Thanks. Helped with version 3.5.0 as well...

@user3386170 2018-12-20 15:01:21

And 3.5.1 as well. Before setting dependencies and repos, R wasn't able to connect to (and thus troubleshooting in other question didn't work). After, I could access that site even though packages are still not loading in the simple way.

@user3386170 2018-12-20 15:38:21

Also on my other computer that has version 3.5.0.

@BioProgram 2016-01-04 15:16:51

It almost always works for me when I use bioconductor as source and then invoke biocLite. Example:


@Joris Meys 2017-06-20 15:08:39

That's only for bioconductor packages, and this is also the way bioconductor packages have to be installed.

@bli 2017-06-20 15:20:42

@JorisMeys It seems to me that all packages I tried to install so far were available via this method, but I'm mainly using R for bioinformatics.

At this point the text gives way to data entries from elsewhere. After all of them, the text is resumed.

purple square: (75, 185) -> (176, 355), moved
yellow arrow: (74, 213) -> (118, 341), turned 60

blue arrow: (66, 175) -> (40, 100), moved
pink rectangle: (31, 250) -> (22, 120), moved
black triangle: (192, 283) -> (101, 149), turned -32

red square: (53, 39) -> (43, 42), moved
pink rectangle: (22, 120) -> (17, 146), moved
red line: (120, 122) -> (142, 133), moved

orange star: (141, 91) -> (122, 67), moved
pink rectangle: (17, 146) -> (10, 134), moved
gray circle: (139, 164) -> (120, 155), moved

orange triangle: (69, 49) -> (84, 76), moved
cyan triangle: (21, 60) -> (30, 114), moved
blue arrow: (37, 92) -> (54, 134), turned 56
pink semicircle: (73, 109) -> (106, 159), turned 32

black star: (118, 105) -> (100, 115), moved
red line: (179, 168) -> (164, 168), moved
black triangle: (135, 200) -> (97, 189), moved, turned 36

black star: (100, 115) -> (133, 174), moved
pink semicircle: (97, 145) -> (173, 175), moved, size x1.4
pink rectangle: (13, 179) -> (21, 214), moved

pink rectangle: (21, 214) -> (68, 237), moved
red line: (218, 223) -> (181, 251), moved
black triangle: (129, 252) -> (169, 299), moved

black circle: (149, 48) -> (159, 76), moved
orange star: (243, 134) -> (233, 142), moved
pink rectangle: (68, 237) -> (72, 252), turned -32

@Joris Meys 2017-06-20 16:32:36

@bli ggplot2 is not, dplyr is not, randomForest is not, and the other 10,000 packages on CRAN are neither. biocLite is only for installing bioconductor packages.

@bli 2017-06-20 16:45:11

@JorisMeys I don't know how, but biocLite is able to transparently fetch these packages on cran and install them. I just tested for dplyr (on Xubuntu 16.04, if that matters). Hoping to avoid mess as much as possible, I now try to install all packages "the same way" (currently using biocLite).

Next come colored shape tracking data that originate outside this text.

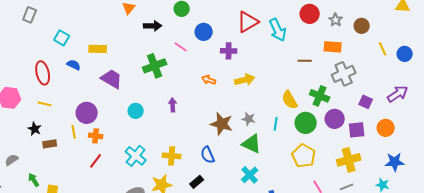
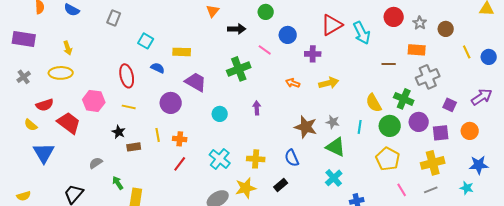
purple circle: (87, 113) -> (171, 103), moved

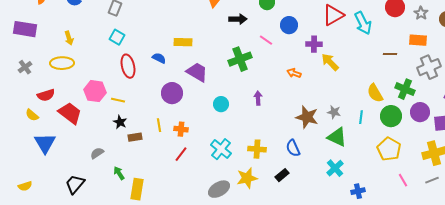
cyan square: (146, 41) -> (117, 37), moved
yellow arrow: (329, 83) -> (330, 62), moved, turned -120
yellow line: (129, 107) -> (118, 100), moved

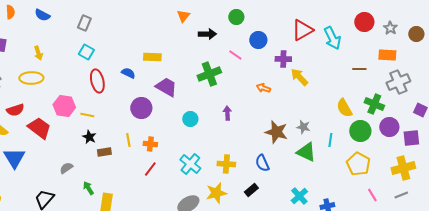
cyan line: (361, 117) -> (330, 140), moved
cyan cross: (335, 168) -> (299, 196), moved

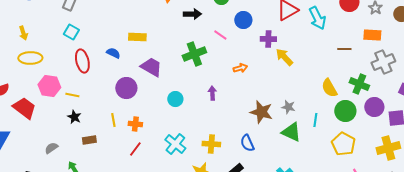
yellow ellipse: (31, 78) -> (30, 58), moved
orange arrow: (263, 88) -> (240, 68), moved, turned 144
brown rectangle: (104, 152) -> (89, 140), moved

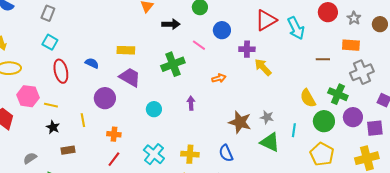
yellow rectangle: (137, 37) -> (126, 50), moved
yellow line: (113, 120) -> (83, 120), moved

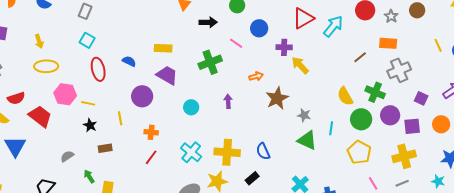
brown circle: (380, 24) -> (417, 10), moved
cyan arrow: (296, 28) -> (333, 26), turned -115
brown line: (323, 59) -> (360, 57), turned -40
brown star: (240, 122) -> (277, 98), moved, turned 30
yellow cross: (190, 154) -> (227, 152), size x1.4

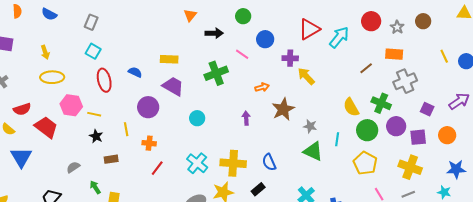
purple arrow: (228, 101) -> (246, 118), moved
orange cross: (151, 132) -> (149, 143), moved
yellow cross: (404, 156) -> (410, 167), turned 35

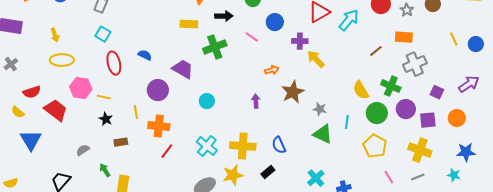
yellow rectangle: (169, 59) -> (189, 24), moved
green cross: (216, 73) -> (215, 47), moved
orange cross: (149, 143) -> (159, 126), size x1.5

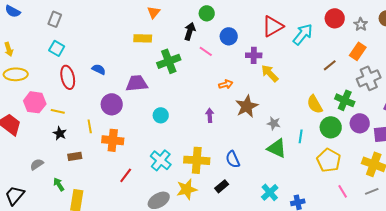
black arrow: (224, 16) -> (190, 31), moved, turned -72
orange rectangle: (404, 37) -> (358, 51), turned -60
purple trapezoid: (183, 69) -> (137, 83), turned -35
red line: (167, 151) -> (126, 175), moved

@Joris Meys 2017-06-21 08:57:18

@bli you're right, I stand corrected. The code in biocLite recognizes the correct repos for the package and then calls install.packages() to do the actual installing. But it's not working because you use biocLite. It works because install.packages() does what it is supposed to do. There's no difference between using biocLite() and install.packages() other than the overhead and the fact that biocLite() by default also updates all other packages it deems necessary. So I'd still advise to use install.packages() for non-bioconductor packages.

@bli 2017-06-21 09:08:35

@JorisMeys I thought that biocLite ensured that package versions were compatible with all other packages installed this way. Does a direct install.packages() have the same guarantees?

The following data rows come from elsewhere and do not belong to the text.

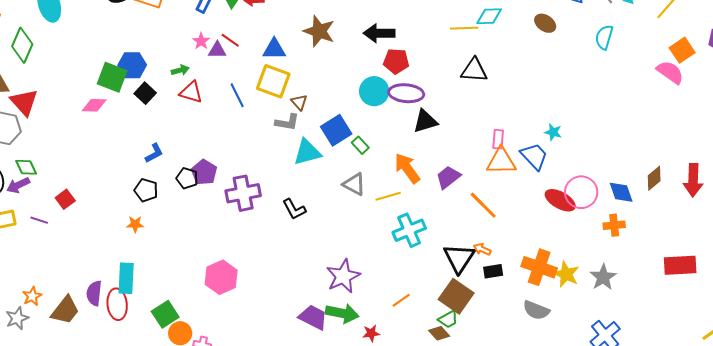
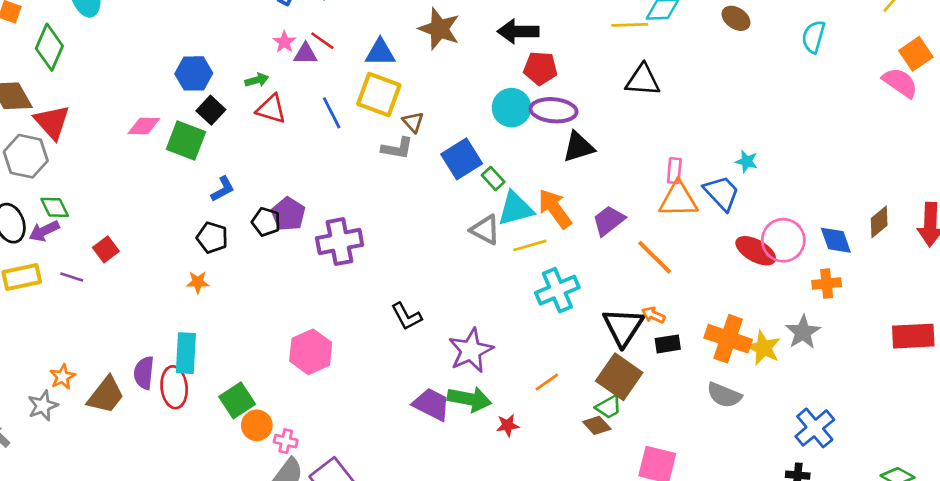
green square: (112, 77) -> (186, 140), moved
cyan triangle: (307, 152) -> (515, 209), moved
black L-shape: (294, 209) -> (406, 316), moved
gray star: (603, 277) -> (803, 332), moved

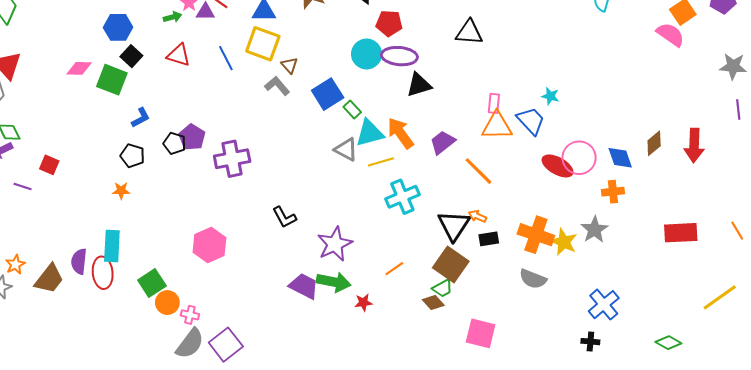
green arrow: (257, 80) -> (172, 17), moved
gray L-shape: (397, 148) -> (277, 86), turned -140
red square: (106, 249) -> (49, 165), turned -30

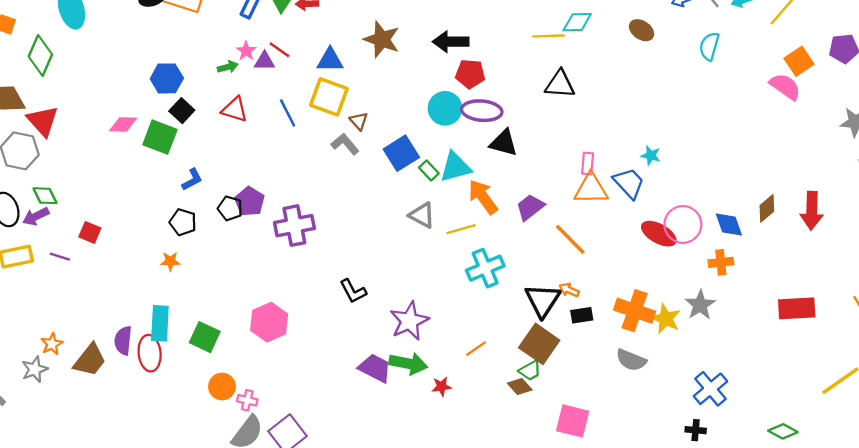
black triangle: (419, 85) -> (504, 143), turned 32
cyan triangle: (370, 133) -> (455, 167), moved
green square: (152, 283) -> (205, 337), moved, turned -32

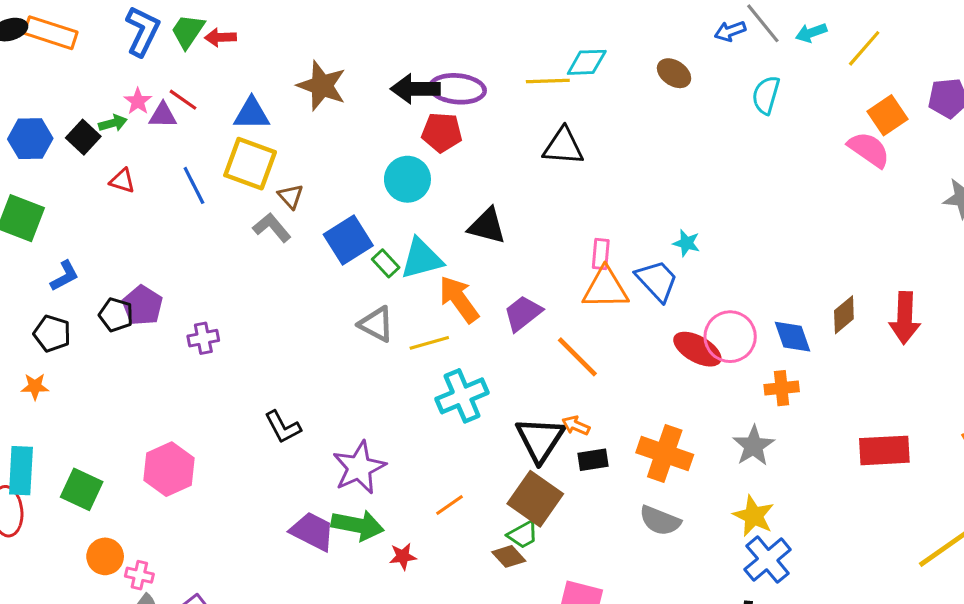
red triangle: (235, 109) -> (122, 181), size x0.7
black square: (182, 111) -> (83, 137), moved
purple ellipse: (482, 111) -> (457, 89), moved
purple cross: (294, 226) -> (203, 338), size x0.6
yellow star: (666, 319) -> (754, 516), moved

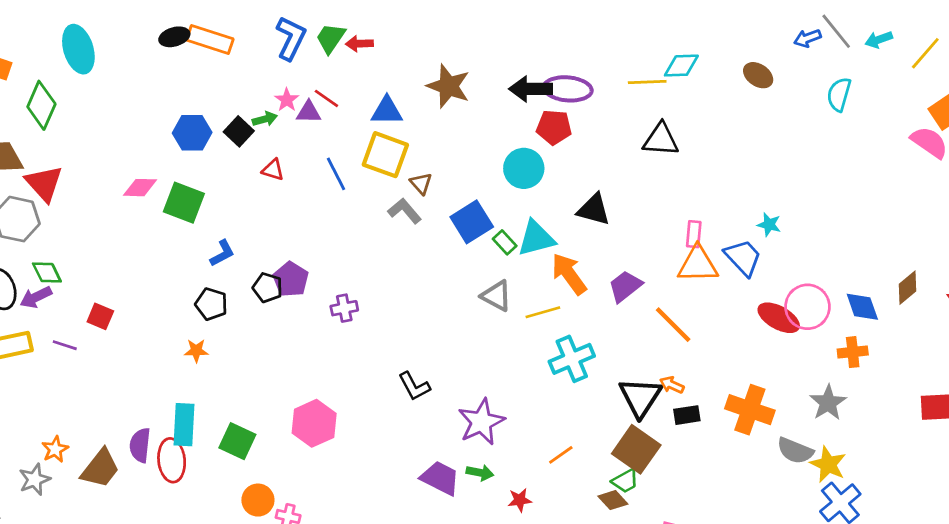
gray semicircle: (660, 521) -> (795, 451), moved
green arrow: (358, 525) -> (480, 473), size x0.6

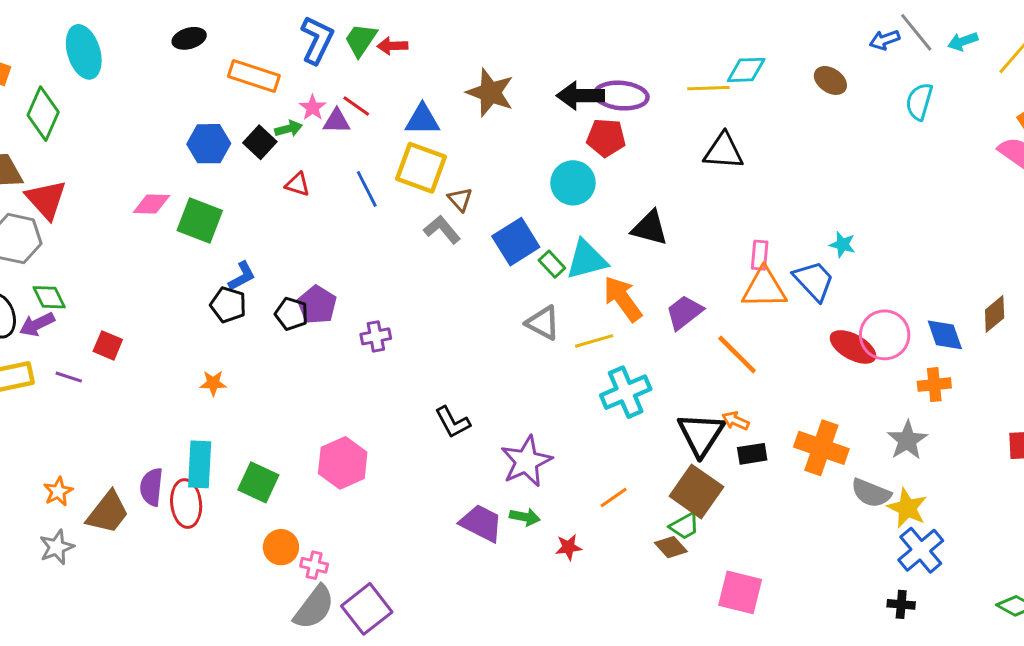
orange rectangle: (210, 40) -> (254, 76), moved
black pentagon: (211, 304) -> (228, 305), moved
gray star: (35, 479) -> (57, 547), moved

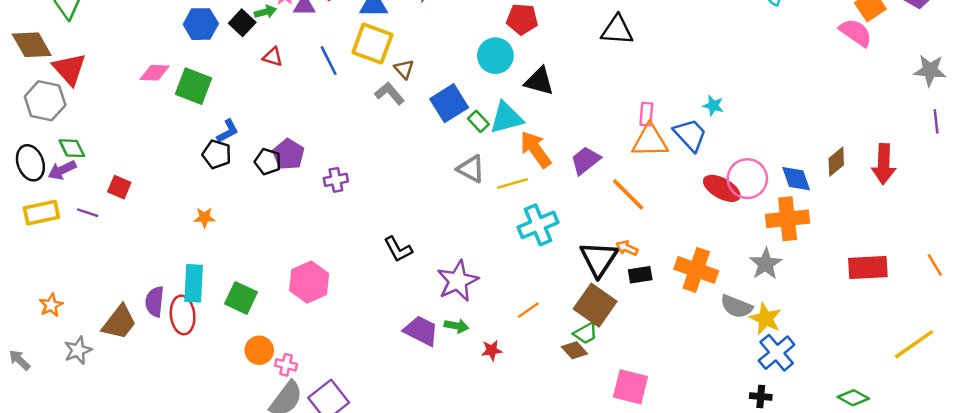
black triangle: (650, 228) -> (539, 81), moved
orange cross: (934, 385) -> (788, 219), size x1.6
orange star: (58, 491) -> (51, 305), moved

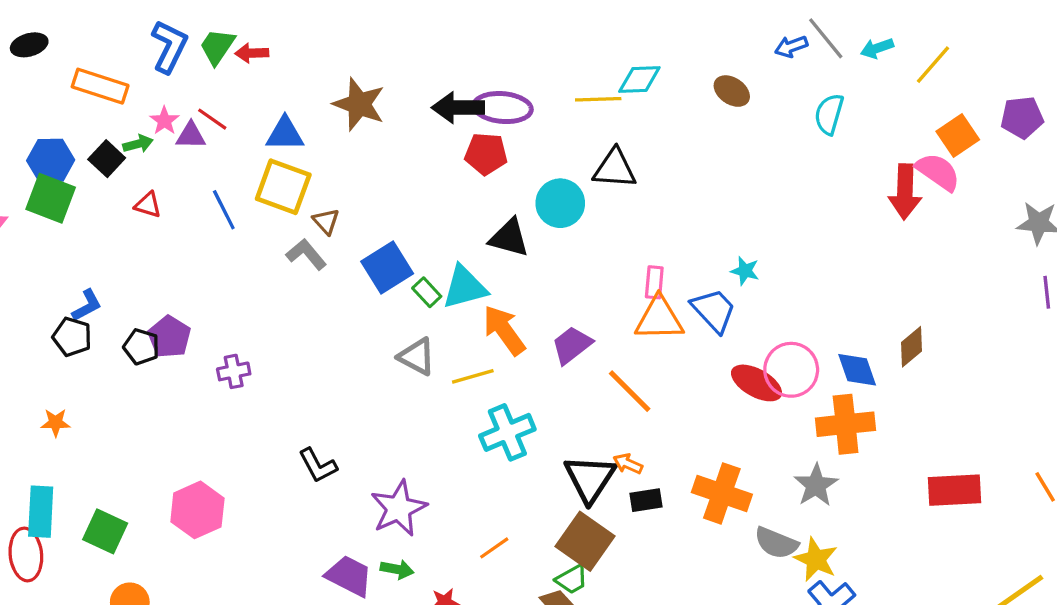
cyan circle: (495, 56) -> (560, 203), moved
green square: (194, 86) -> (51, 198), moved
red arrow: (884, 164) -> (905, 192), moved

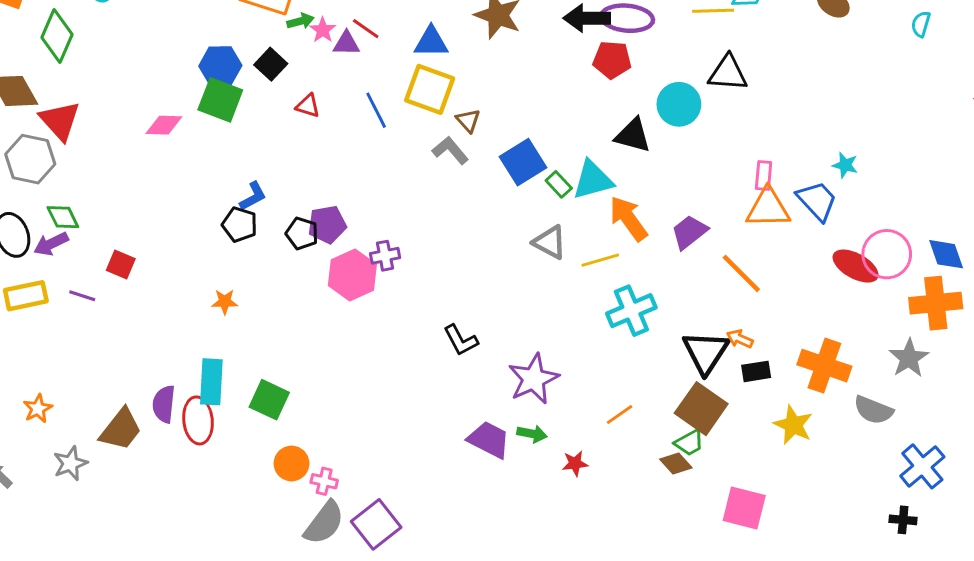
cyan semicircle: (829, 114) -> (921, 24), size x0.7
green arrow: (138, 144) -> (300, 21), moved
purple pentagon: (169, 337) -> (327, 224), turned 30
pink hexagon: (197, 510) -> (352, 275), moved
yellow star: (816, 559) -> (793, 425), moved

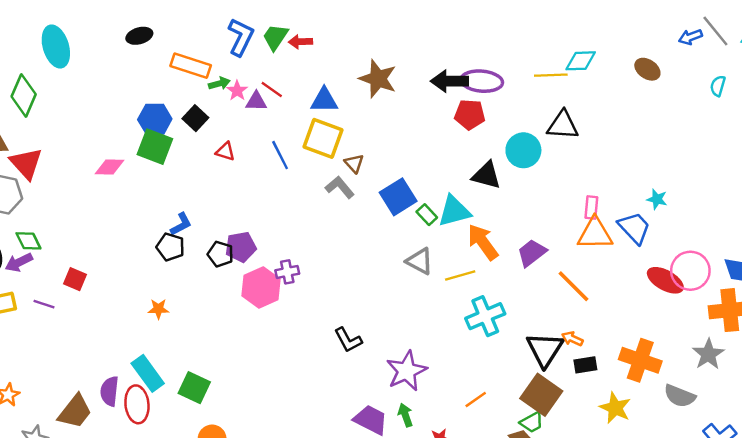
cyan rectangle: (211, 382) -> (148, 373), turned -39
green arrow: (532, 434) -> (405, 415), turned -120

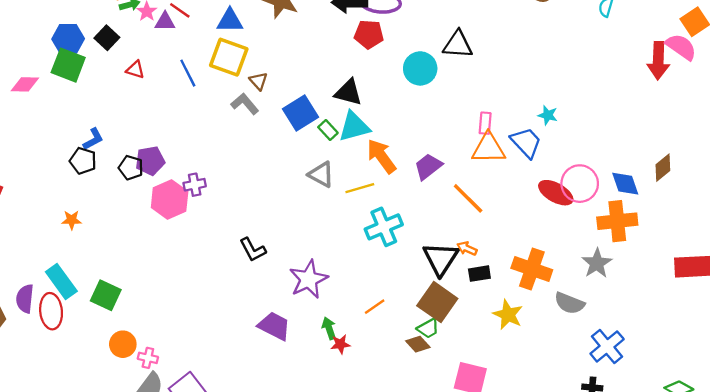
black triangle: (486, 175) -> (348, 92), moved
green arrow: (405, 415) -> (329, 328), moved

@Joris Meys 2017-06-21 09:16:27

@bli it doesn't guarantee compatibility, it updates everything to the latest version (unless you put suppressUpdates = TRUE). This is the same as calling update.packages() and then install.packages(). Because that's literally what biocLite does under the hood.

@bli 2015-07-08 13:20:03

One thing that happened for me is that the version of R provided by my linux distribution (R version 3.0.2 provided by Ubuntu 14.04) was too old for the latest version of the package available on CRAN (in my case, plyr version 1.8.3 as of today). The solution was to use the packaging system of my distribution instead of trying to install from R (apt-get install r-cran-plyr got me version 1.8.1 of plyr). Maybe I could have tried to update R using updateR(), but I'm afraid that doing so would interfere with my distribution's package manager.

@Joris Meys 2017-06-20 15:07:50

For problems with Ubuntu, check the README:

@dardisco 2015-06-01 02:36:31

11. R (or another dependency) is out of date and you don't want to update it.

Warning this is not exactly best practice.

  • Download the package source.
  • Navigate to the DESCRIPTION file.
  • Remove the offending line with your text editor e.g.

    Depends: R (>= 3.1.1)
  • Install from local (i.e. from the parent directory of DESCRIPTION) e.g.

    install.packages("foo", type="source", repos=NULL)

@jangorecki 2016-04-17 18:28:46

Usually stated dependency on R version is there for a reason, it may be wise to check what such change will potentially break.